The Federal Housing Finance Agency confirmed on Thursday that the two GSEs will pay their fourth quarter dividends to the Treasury as scheduled. As we reported here earlier this week, there is growing concern about the ultimate result of the net dividend sweep, in which each of the GSEs is required pay Treasury all of the previous quarter's profits, less a steadily reserving cash reserve. That reserve reaches zero at the end of this year, leaving the GSE's with no capital with which to manage any downturn in the housing market. Concern about the GSE's capital reserves sparked a letter to Treasury and FHFA from eight lender and advocacy groups asking FHFA so suspend the upcoming dividend.
According to Inside Housing, the "chatter" about this dividend, which will put $10 billion into the general fund, became so loud that five members of the Senate Banking Committee wrote to FHFA Director Mel Watt "warning him about taking any administrative action to change the dividend payment." The letter reportedly also at least attempted to seize any ultimate decisions about the Senior Preferred Stock Agreement between FHFA and Treasury, which mandates the net sweep, away from the signatory parties and give it to congress.
In related news, Bloomberg reports that two senators, Bob Corker (R-TN) and Mark Warner (D-VA), both of whom signed the above referenced letter, are moving to resolve the overarching GSE question - what should happen to them?
Aides to the two have begun meeting with industry groups and "former government officials" to discuss the matter.
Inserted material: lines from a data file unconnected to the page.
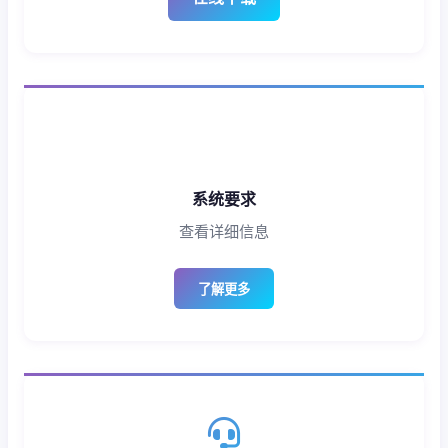
系统要求
查看详细信息
了解更多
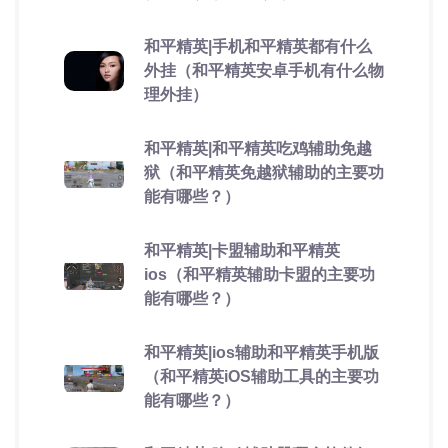
和平精英|手机和平精英都有什么
外挂（和平精英安卓手机有什么物
理外挂）
和平精英|和平精英吃鸡辅助免越
狱（和平精英免越狱辅助的主要功
能有哪些？）
和平精英|卡盟辅助和平精英
ios（和平精英辅助卡盟的主要功
能有哪些？）
和平精英|ios辅助和平精英手机版
（和平精英iOS辅助工具的主要功
能有哪些？）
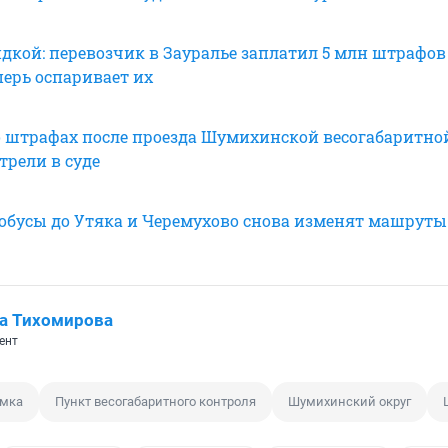
идкой: перевозчик в Зауралье заплатил 5 млн штрафов
еперь оспаривает их
о штрафах после проезда Шумихинской весогабаритно
трели в суде
тобусы до Утяка и Черемухово снова изменят машруты
а Тихомирова
ент
амка
Пункт весогабаритного контроля
Шумихинский округ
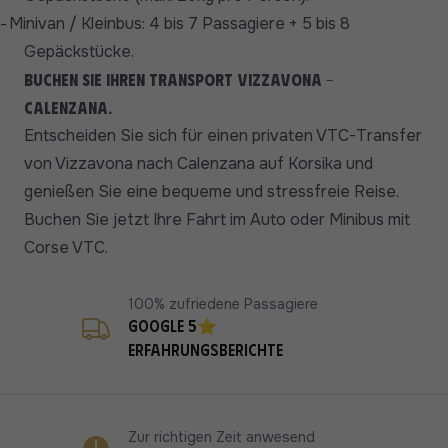
-
Minivan / Kleinbus: 4 bis 7 Passagiere + 5 bis 8
Gepäckstücke.
Buchen Sie Ihren Transport Vizzavona -
Calenzana.
Entscheiden Sie sich für einen privaten VTC-Transfer
von Vizzavona nach Calenzana auf Korsika und
genießen Sie eine bequeme und stressfreie Reise.
Buchen Sie jetzt Ihre Fahrt im Auto oder Minibus mit
Corse VTC.
100% zufriedene Passagiere
Google 5⭐
Erfahrungsberichte
Zur richtigen Zeit anwesend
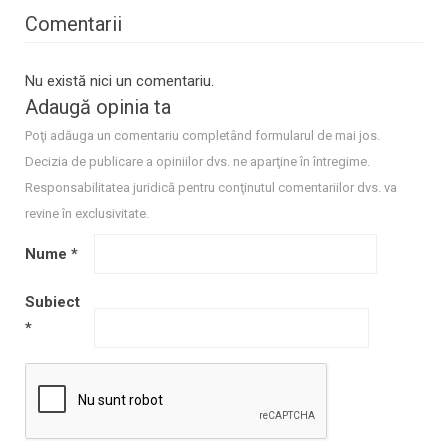
Comentarii
Nu există nici un comentariu.
Adaugă opinia ta
Poţi adăuga un comentariu completând formularul de mai jos.
Decizia de publicare a opiniilor dvs. ne aparţine în întregime.
Responsabilitatea juridică pentru conţinutul comentariilor dvs. va
revine în exclusivitate.
Nume
*
Subiect
*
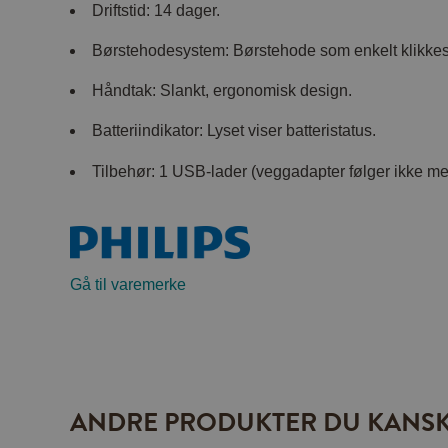
Driftstid: 14 dager.
Børstehodesystem: Børstehode som enkelt klikkes
Håndtak: Slankt, ergonomisk design.
Batteriindikator: Lyset viser batteristatus.
Tilbehør: 1 USB-lader (veggadapter følger ikke med
Gå til varemerke
ANDRE PRODUKTER DU KANSK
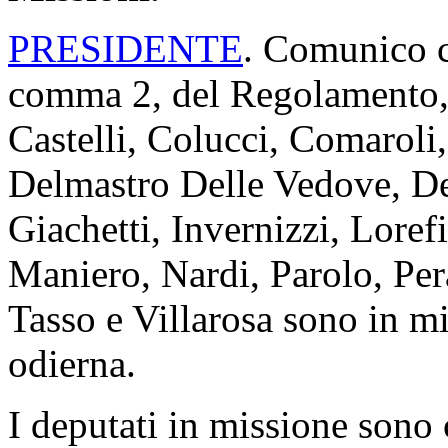
PRESIDENTE
. Comunico ch
comma 2, del Regolamento, i
Castelli, Colucci, Comaroli
Delmastro Delle Vedove, De
Giachetti, Invernizzi, Lore
Maniero, Nardi, Parolo, Per
Tasso e Villarosa sono in mi
odierna.
I deputati in missione sono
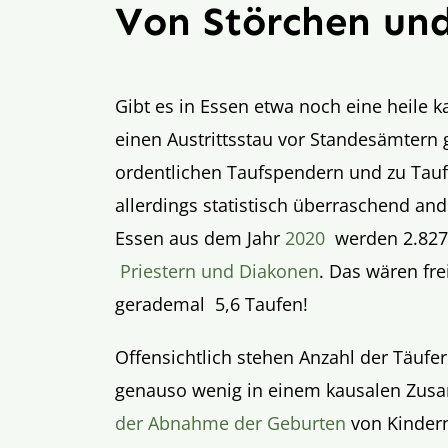
Von Störchen un
Gibt es in Essen etwa noch eine heile 
einen Austrittsstau vor Standesämtern 
ordentlichen Taufspendern und zu Taufe
allerdings statistisch überraschend and
Essen aus dem Jahr
2020
werden 2.827 
Priestern und Diakonen
. Das wären fre
gerademal 5,6 Taufen!
Offensichtlich stehen Anzahl der Täuf
genauso wenig in einem kausalen Zu
der Abnahme der Geburten
von Kindern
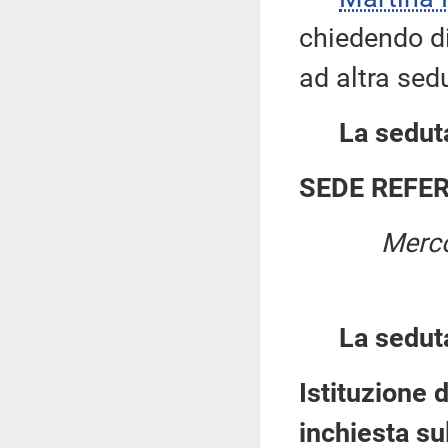
chiedendo di 
ad altra sed
La seduta
SEDE REFE
Merco
La sedut
Istituzione
inchiesta su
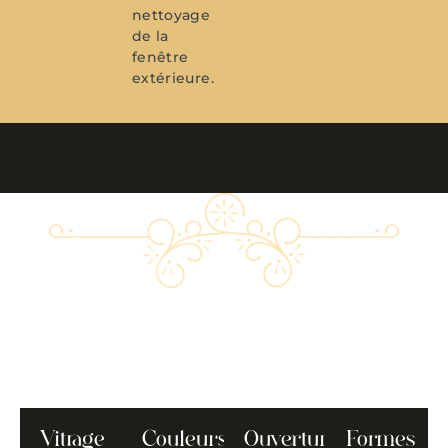
nettoyage
de la
fenêtre
extérieure.
Vitrage
Couleurs
Ouvertures
Formes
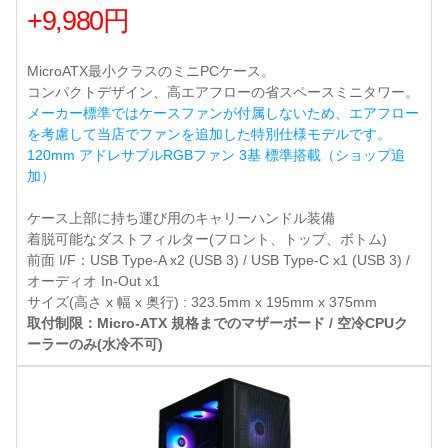
+9,980円
MicroATX最小クラスのミニPCケース。
コンパクトデザイン、高エアフローの省スペースミニタワー。
メーカー標準ではケースファンが付属しないため、エアフロー
を考慮して当店でファンを追加した特別仕様モデルです。
120mm アドレサブルRGBファン 3基 標準搭載（ショップ追
加）
ケース上部に持ち運び用のキャリーハンドル装備
着脱可能なダストフィルター(フロント、トップ、ボトム)
前面 I/F：USB Type-A x2 (USB 3) / USB Type-C x1 (USB 3) /
オーディオ In-Out x1
サイズ(高さ x 幅 x 奥行) : 323.5mm x 195mm x 375mm
取付制限：Micro-ATX 規格までのマザーボード / 空冷CPUク
ーラーのみ(水冷不可)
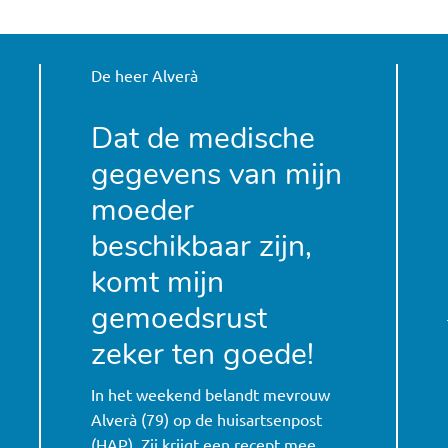
De heer Alverà
Dat de medische
gegevens van mijn
moeder
beschikbaar zijn,
komt mijn
gemoedsrust
zeker ten goede!
In het weekend belandt mevrouw
Alverà (79) op de huisartsenpost
(HAP). Zij krijgt een recept mee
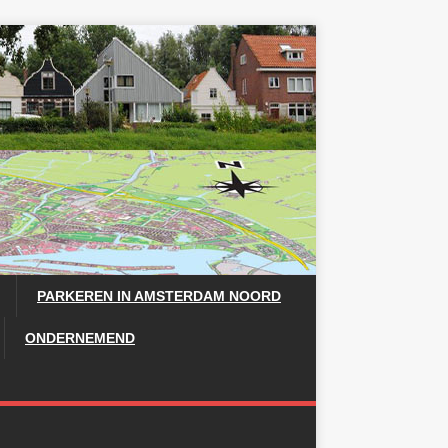
PARKEREN IN AMSTERDAM NOORD
ONDERNEMEND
Senator Mike Crapo (R-ID) who chairs the Banking Committee has also begun to work on consensus building over the issue.
Joe Light, author of the Bloomberg article, notes that resolving the GSE issue will not be easy. Corker and Warner were behind a failed 2014 attend to end the GSE conservatorship but "many Republicans would rather see the companies killed off than have them continue buying mortgages with government backing." In addition, the Administration, "while calling housing-finance reform a priority, hasn't yet given an indication of what direction it wants to go, and if it takes a strong view, that could up-end whatever course lawmakers settle on."
And, as we noted earlier this week, there are also several lawsuits brought by hedge funds which invested heavily in both Freddie and Fannie's stock after they were placed in conservatorship, challenging both the net sweep and the constitutionality of the FHFA itself.